Doctor: They think you've been faking it in order to get out of your work detail.

The head doctor at the mental hospital is concerned that McMurphy has been faking insanity in order to get out of his work at the prison—which, let's be honest, is a distinct possibility. But McMurphy swears he'd never willingly choose to be in the mental hospital. He has no clue why the folks at the prison sent him to the hospital. At least, that's his story.

Cheswick: He said to go straight out as an arrow.

McMurphy's most successful act of freedom is to bust out of the hospital and take the other patients of his ward on a boating you ride. He even puts Charlie Cheswick in charge of driving the boat, despite Charlie's total reliance on having other people tell him what to do. It's a tiny moment of triumph for poor Charlie.

McMurphy: I'll be seeing you on the outside. You know what I mean?

McMurphy is unwavering in his confidence that he's going to get his freedom back. But he's in for a rude surprise when he finds out that the mental hospital can keep him locked up for as long as it wants. As he discovers throughout the movie, there are any number of ways that the establishment manages to squelch his freedom.

Mr. Washington: By the time you get out of here, you'll be too old to even get it up.

Mr. Washington is glad to tell McMurphy that he'll be an old man by the time he gets out of the mental hospital—in the crassest way possible, of course. You see, McMurphy has been under the wrong impression that he is going to get out of the hospital as soon as his prison sentence is up. But he doesn't realize that the mental hospital can keep him there for as long as it sees fit.

McMurphy: You're just a young kid. What are you doing here?

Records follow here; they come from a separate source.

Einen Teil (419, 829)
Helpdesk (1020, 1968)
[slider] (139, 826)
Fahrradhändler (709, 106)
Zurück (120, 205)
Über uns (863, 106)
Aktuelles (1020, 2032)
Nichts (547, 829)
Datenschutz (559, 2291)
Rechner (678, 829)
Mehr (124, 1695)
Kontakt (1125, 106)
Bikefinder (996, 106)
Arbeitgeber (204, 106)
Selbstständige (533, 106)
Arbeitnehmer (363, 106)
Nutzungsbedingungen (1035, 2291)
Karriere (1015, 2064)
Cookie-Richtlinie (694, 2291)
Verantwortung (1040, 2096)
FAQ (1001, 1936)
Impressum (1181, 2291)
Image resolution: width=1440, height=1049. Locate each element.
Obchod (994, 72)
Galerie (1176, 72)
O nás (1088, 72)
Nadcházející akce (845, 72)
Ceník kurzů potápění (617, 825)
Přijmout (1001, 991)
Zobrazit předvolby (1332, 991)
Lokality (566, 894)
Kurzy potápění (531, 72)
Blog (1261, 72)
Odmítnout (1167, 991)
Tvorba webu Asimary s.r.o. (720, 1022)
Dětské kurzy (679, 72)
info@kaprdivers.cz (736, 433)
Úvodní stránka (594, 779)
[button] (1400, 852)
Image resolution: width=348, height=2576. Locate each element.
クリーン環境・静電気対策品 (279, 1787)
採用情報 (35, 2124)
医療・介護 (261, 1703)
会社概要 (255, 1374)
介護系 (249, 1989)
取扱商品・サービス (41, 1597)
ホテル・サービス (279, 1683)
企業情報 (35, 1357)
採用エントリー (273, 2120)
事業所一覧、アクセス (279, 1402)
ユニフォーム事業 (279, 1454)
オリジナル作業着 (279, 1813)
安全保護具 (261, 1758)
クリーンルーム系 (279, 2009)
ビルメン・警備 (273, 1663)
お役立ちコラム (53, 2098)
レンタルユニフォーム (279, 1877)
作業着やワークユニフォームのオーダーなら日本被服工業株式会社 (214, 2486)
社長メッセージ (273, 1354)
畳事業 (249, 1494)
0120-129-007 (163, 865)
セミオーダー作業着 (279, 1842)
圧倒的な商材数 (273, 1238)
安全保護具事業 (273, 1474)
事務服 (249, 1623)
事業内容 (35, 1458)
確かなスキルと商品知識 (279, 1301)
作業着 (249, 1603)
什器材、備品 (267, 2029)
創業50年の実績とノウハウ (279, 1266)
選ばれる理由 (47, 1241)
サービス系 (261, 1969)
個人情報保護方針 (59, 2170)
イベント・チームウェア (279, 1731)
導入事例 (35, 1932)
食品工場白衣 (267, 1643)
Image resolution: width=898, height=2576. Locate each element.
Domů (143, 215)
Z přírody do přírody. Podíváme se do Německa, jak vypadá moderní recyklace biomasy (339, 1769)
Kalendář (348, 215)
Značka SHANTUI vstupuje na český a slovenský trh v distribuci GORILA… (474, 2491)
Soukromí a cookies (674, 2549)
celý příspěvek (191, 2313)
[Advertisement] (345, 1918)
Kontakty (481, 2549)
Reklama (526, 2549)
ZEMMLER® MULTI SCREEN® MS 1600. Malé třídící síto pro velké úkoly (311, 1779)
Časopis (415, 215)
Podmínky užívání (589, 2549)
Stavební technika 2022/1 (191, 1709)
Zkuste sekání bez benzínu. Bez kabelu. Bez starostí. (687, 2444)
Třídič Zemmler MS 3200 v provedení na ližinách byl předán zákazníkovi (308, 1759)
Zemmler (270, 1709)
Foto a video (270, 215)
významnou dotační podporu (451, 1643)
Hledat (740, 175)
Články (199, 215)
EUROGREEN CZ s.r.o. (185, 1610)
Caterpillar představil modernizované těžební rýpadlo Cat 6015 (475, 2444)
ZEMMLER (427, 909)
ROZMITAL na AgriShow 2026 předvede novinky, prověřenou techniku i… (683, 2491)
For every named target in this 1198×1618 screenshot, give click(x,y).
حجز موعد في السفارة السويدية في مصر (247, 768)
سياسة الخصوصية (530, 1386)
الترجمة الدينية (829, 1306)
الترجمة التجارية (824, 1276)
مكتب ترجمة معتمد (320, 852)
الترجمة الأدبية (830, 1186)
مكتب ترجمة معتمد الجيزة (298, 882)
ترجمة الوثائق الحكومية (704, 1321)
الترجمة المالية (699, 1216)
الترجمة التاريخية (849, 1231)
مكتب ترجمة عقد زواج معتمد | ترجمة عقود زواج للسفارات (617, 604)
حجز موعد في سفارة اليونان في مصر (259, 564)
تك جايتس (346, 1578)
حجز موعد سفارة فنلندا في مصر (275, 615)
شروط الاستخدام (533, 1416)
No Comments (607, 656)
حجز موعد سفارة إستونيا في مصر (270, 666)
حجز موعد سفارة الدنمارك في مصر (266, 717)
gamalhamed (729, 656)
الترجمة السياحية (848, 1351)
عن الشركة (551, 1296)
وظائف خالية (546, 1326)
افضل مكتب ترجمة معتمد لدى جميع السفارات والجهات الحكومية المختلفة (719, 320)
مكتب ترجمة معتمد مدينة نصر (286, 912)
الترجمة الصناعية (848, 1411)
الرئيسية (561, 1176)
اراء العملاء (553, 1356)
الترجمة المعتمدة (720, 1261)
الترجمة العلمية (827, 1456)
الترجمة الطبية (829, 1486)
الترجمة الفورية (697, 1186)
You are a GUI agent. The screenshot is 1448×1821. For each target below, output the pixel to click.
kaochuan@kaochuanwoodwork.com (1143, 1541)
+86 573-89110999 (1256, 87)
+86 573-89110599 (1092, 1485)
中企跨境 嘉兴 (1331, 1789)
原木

McMurphy is offended when he finds out that the young Billy Bibbit has chosen to be inside the mental hospital voluntarily. He thinks that Billy should be out doing all the things that free young men should be doing, like getting drunk and dating women.

McMurphy: Jesus, I mean, you guys do nothing but complain about how you can't stand it in this place, and then you haven't got the guts to walk out?"

You'll have to pardon the somewhat self-righteous McMurphy for being super annoyed that the men around him complain all the time about the mental hospital when they have the opportunity to leave whenever they want. For him, there is nothing more important than freedom. That's why it blows his mind when he finds out that some people reject freedom for the comfort of having someone else make decisions for them.

Chief Bromden: I'm not going without you, Mac. I won't leave you here this way.

Here's a nice moment of friendship, right? When Chief Bromden realizes that McMurphy has had a lobotomy, he decides he won't let McMurphy live as a zombie. So he decides to set McMurphy free by killing him. Thanks?

Chief Bromden: You're coming with me. Let's go.

At first, Chief Bromden doesn't realize that McMurphy has had a lobotomy. He tells McMurphy that he (Chief) has finally gathered the courage to leave the hospital. But it's too late, because only at this second does he realizes that part of McMurphy's brain has been cut out.

Sefelt: They were taking him through the tunnel. He beat up two of the attendants and escaped.

After McMurphy disappears for a while, rumors start to circulate about how he escaped from the hospital. These rumors help show how much McMurphy's free spirit has infected the imaginations of other people in the mental ward. Maybe it's better for them to imagine him free—rather than lobotomized, that is.